Odd that you mention the rims are marked "Dunlop" though - by 1968, Sturmey-Archer took over the rim manufacturing process. All of these rims were stamped identical to the Dunlops, save for the manufacturer name - "Sturmey-Archer" instead of "Dunlop".
I've never seen a zinc plated SA 3 speed hub. Any chance you might be able to snap us a picture of this?
I don't believe Raleigh ever produced a tandem, but a few models cropped up here and there with drum brakes - I believe it was an option in some cases.
Most all 1960's Raleighs had "Dunlop" stamped rims, although those with Westricks from the '50s and earlier were stamped "Raleigh." I'd put a very good guess that the S22s featured Dunlop-stamped box-pattern Endricks instead of the raised-center Westricks.
Have you got any 1950's Westrick wheelsets in there with the rough raised center? Looking for a pair to use on my 1951 Sports "C" Tourist...even better if it's got an FW hub ;-)
| Regarding catalogues of Raleigh rebranded bikes and parts again.|
The rebrands were often purchased and distributed thru department stores, other marques and even retail stores. The department stores wouldn't deal in the full range of parts and didn't usually publish parts in their catalogues. I have a 1954 Norman with double top tube, SA three speed AB hubs with drum brakes that is badged as a McBride Cycle, a Toronto shop still open today. They knew it was a Norman thru shop folklore...it's still a family business after a century.

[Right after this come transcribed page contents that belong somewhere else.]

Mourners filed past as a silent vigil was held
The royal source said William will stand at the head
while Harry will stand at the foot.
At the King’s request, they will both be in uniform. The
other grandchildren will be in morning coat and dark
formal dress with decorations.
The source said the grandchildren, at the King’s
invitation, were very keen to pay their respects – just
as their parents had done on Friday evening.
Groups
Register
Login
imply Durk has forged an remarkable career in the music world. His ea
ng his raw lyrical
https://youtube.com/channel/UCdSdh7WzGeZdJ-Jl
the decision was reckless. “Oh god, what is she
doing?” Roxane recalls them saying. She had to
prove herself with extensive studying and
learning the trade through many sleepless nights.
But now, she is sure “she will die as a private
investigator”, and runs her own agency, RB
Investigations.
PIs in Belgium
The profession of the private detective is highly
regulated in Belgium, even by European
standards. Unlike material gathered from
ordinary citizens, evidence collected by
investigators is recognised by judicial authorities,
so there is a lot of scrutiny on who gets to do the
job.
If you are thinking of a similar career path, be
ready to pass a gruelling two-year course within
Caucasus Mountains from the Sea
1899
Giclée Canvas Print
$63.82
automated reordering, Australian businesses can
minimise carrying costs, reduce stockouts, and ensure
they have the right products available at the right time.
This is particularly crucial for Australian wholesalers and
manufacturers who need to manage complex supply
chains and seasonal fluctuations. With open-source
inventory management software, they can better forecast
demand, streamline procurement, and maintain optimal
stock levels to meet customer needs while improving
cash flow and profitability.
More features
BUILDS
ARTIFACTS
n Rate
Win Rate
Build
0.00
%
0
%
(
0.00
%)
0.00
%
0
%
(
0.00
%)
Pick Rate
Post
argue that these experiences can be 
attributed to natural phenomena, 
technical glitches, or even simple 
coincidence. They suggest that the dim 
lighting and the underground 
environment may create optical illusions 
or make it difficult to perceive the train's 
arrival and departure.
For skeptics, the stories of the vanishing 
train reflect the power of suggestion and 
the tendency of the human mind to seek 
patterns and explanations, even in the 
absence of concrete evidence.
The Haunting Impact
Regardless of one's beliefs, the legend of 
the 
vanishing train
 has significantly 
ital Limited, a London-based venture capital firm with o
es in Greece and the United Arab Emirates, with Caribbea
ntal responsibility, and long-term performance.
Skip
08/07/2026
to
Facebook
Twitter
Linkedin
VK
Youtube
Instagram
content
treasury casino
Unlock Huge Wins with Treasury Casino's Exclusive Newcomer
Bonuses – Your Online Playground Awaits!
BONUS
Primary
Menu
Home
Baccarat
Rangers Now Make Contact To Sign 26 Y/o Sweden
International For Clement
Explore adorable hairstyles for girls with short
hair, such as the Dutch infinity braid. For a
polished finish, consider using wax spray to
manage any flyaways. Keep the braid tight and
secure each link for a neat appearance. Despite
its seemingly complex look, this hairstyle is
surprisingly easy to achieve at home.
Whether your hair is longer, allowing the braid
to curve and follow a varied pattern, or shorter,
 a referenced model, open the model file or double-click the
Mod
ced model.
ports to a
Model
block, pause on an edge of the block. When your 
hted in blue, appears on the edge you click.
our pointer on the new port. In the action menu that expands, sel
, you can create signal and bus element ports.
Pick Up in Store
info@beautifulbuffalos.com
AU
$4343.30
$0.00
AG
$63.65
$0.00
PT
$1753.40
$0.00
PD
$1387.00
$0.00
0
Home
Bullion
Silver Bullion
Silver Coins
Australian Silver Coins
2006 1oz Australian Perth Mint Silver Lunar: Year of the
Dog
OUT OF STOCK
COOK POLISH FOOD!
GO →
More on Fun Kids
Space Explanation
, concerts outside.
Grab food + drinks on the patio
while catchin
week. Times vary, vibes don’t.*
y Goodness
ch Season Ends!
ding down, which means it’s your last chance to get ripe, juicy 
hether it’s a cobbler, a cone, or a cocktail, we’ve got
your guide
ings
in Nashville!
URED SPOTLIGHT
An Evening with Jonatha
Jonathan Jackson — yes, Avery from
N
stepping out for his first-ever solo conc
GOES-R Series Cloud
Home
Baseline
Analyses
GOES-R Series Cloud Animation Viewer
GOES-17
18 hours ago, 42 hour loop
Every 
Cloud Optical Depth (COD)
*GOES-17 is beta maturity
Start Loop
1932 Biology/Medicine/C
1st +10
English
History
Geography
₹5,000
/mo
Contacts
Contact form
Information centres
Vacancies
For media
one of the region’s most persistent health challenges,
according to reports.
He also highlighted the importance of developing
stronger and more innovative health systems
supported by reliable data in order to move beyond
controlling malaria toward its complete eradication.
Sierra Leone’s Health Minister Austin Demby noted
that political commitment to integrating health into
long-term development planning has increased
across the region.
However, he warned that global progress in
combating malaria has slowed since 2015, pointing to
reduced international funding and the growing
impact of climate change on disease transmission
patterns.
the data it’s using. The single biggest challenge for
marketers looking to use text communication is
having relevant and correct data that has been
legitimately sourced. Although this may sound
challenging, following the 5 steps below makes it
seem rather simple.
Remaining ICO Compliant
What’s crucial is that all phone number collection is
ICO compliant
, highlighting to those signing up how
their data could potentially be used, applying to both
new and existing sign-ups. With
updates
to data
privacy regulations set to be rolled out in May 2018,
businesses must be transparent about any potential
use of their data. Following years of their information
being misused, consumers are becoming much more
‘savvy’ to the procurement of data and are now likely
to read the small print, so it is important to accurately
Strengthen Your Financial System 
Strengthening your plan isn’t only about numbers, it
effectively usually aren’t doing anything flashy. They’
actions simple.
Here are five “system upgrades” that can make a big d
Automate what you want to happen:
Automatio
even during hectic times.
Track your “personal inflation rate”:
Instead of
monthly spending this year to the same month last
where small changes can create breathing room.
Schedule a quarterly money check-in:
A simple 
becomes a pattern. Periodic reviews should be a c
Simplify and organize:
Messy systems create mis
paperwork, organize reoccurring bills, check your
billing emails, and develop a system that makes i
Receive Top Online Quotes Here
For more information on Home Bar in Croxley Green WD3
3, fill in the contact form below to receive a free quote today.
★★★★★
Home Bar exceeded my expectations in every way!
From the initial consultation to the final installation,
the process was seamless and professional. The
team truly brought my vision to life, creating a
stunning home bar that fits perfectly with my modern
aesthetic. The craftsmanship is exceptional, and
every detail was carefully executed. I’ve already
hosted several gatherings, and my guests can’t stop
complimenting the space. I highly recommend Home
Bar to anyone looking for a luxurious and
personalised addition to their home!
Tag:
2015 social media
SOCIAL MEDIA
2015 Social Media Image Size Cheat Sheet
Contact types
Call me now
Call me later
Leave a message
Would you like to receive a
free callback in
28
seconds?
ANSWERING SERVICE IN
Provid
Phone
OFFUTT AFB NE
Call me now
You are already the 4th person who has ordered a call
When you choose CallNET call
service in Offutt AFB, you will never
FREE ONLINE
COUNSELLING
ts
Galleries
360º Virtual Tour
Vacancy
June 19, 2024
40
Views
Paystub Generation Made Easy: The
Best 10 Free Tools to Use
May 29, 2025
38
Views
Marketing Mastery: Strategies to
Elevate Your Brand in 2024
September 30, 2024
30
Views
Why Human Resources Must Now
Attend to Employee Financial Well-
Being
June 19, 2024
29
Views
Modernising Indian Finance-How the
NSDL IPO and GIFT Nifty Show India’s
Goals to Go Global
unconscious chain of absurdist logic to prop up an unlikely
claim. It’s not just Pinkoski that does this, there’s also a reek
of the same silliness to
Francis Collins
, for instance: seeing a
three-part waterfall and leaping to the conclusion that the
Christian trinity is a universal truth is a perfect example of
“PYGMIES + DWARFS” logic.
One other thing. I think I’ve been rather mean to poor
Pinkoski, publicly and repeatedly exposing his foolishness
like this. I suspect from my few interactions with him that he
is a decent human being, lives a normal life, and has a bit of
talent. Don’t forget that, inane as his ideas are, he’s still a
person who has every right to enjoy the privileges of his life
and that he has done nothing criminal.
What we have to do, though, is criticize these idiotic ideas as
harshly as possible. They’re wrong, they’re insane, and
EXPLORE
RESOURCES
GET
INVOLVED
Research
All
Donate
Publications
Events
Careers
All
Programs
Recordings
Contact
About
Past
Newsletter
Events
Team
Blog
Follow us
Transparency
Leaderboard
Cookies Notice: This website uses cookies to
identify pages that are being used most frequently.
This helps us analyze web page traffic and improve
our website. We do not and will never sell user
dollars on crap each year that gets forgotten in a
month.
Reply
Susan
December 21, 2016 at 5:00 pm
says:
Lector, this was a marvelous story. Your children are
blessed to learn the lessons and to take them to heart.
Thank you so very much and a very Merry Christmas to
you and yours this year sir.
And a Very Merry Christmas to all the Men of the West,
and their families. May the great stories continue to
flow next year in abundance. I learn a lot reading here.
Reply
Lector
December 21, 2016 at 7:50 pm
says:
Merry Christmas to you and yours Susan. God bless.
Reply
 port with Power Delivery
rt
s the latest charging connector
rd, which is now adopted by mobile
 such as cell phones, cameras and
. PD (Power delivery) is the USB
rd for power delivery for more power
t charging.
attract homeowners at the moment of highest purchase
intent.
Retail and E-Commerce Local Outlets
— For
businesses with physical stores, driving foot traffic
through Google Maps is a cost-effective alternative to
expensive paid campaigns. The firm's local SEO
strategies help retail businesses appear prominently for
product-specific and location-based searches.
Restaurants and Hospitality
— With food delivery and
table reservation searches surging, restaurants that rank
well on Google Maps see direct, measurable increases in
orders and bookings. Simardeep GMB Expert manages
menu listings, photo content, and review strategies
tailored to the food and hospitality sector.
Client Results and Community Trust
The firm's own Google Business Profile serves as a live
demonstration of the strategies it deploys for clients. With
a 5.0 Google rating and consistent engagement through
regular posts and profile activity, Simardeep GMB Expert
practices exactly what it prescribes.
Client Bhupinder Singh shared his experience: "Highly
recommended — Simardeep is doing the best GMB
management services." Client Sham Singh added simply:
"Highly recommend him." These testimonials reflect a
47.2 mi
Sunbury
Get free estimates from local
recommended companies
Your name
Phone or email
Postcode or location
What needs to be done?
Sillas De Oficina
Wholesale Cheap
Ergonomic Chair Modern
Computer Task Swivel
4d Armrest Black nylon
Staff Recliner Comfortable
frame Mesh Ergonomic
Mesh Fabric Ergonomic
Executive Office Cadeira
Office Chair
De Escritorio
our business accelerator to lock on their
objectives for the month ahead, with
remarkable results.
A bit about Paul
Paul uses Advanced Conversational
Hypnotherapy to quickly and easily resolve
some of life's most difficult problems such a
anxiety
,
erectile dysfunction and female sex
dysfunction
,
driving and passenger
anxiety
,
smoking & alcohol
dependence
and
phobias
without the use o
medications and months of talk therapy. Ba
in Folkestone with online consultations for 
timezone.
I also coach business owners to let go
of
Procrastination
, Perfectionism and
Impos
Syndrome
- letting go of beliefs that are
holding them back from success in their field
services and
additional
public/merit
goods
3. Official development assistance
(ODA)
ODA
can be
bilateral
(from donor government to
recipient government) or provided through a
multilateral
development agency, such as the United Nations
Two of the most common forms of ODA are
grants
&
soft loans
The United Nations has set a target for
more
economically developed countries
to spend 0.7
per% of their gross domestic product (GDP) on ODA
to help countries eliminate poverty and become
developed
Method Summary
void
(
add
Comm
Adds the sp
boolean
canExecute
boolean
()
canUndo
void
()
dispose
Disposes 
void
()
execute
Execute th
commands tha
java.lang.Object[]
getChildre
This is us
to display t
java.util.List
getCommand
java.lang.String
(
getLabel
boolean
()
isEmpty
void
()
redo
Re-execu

CCM was the canadian giant for most of the last century and they assembled many bikes with british components. These are well published in catalogues that are filled with english and Raleigh parts.I have catalogues from the 30's from a shop in the Prairies...lots of brit-bike stuff there as well.
A 40 hole wheel with 12 gauge spokes. Sounds like a "light delivery" bike but I thought they had 26 X 1 3/4. (mine does)
See http://tinyurl.com/a75bd for a lousy small pic.
Kurt, regarding Dunlop rims with rough raised centres...many of our 28 inch Dunlop Westwoods had that rough centre but they were almost always painted! Usually the frame colour and white pinstripes. I have a number of them on bikes from the 40's and 50's. I wonder whether Dunlop made those Westricks for a rebrand who maybe bailed on the added costs of the hand painted centre and pins.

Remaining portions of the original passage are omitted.